If the airlines had the ability to interview you before your flight to determine if it was travel for business or leisure, they’d be able to customize a price based on the value of your trip. The problem is, the costs of doing that exceed the benefits, so they develop clever rules to segment customers—Saturday layovers, how close to departure are you purchasing your ticket, etc. But that’s not true in an accounting firm; they meet with each customer anyway, so the marginal costs of determining value are negligible.
Rob them writes that only firms that offer exceptional service and highly specialized knowledge are able to value price. He even writes: “But for the average firm, value pricing may not be the way to go. One issue could be that you end up charging clients wildly different sums for the same work.”
But why is value pricing not right for the average firm if the economics make sense? I guess I have more faith in the average firm than does Rob, because I see firms of all sizes and shapes that have adopted value pricing successfully.
Now the charging different prices for the same work is truly a straw man argument. Mark Lee has an excellent comment (#4) on the post that talks about the more common scenario. But let’s deal with this straw man head on.
If a firm does a large volume of tax work, say hundreds or thousands of returns, then many firms offer a menu price service: A sort of American Express Green, Gold, Platinum card offering. If all the customer needs is the minimum bundle, then prices will be the same across customers that select that bundle.
It’s when you get into the customers that require more than minimal compliance services where you customize a Fixed Price Agreement, and this is where no two customers are exactly the same. As I say, there are strategies that can deal with the charging different customers different prices issue, if you are willing to research them. For an example of a menu strategy from an Australian firm, see here.
Then Rob claims the billable hour prevents this problem. But does it? Two partners can charge radically different prices for the exact same work, depending on their level of self-esteem and who works on the jobs. People can lie on their timesheets. People can eat time. You can’t tell me the billable hour produces the exact same price for similar customers. Fixed prices are far more likely to do so.

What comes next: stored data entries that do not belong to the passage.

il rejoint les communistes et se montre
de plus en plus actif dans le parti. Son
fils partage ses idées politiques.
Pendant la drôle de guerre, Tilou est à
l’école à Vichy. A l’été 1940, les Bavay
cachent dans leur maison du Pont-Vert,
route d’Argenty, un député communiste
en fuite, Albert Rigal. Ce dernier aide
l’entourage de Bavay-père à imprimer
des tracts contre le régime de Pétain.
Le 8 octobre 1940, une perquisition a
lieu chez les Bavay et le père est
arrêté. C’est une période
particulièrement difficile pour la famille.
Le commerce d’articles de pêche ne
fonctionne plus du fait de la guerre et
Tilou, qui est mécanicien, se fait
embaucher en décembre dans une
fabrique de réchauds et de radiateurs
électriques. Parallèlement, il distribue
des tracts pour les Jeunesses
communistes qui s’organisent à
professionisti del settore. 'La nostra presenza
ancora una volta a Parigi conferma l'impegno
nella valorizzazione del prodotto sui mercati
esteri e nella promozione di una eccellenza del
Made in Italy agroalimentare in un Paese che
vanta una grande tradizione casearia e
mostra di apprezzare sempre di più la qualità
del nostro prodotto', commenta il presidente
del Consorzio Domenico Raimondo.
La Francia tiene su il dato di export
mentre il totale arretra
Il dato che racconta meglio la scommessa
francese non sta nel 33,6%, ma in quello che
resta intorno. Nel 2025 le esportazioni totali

Rob ends on a discussion of trashing timesheets, and says it’s a leap of faith. Really? There are 500+ firms that have done it, across all PKF sectors, from advertising agencies to IT firms. How can that be a leap of faith? They are not a good management tool, we have provided many replacements that actually enhance the value of a firm’s intellectual capital far more than timesheets.
All that said, I love Rob’s last sentence:
But surely the simplest way for most accountants to make sense out of value pricing is to forget about the pricing bit, and just concentrate on becoming more valuable?
Amen. A firm must first create more value if it wants to capture more value. This takes hard work. It takes creativity, innovation, and deep thinking. It’s why most firms have not made the shift to Value Pricing.
Rob, you answered your own question. If you’d like, we can arrange for you to interview any of our Fellows and talk with them in-depth about how they Value Price and operate firms without timesheets. I’d start with O’Byrne & Kennedy since they are in your backyard. I’d be more than happy to introduce you to others, or you can contact them yourself, under People on our Web site.
Thanks for furthering the discussion, Rob.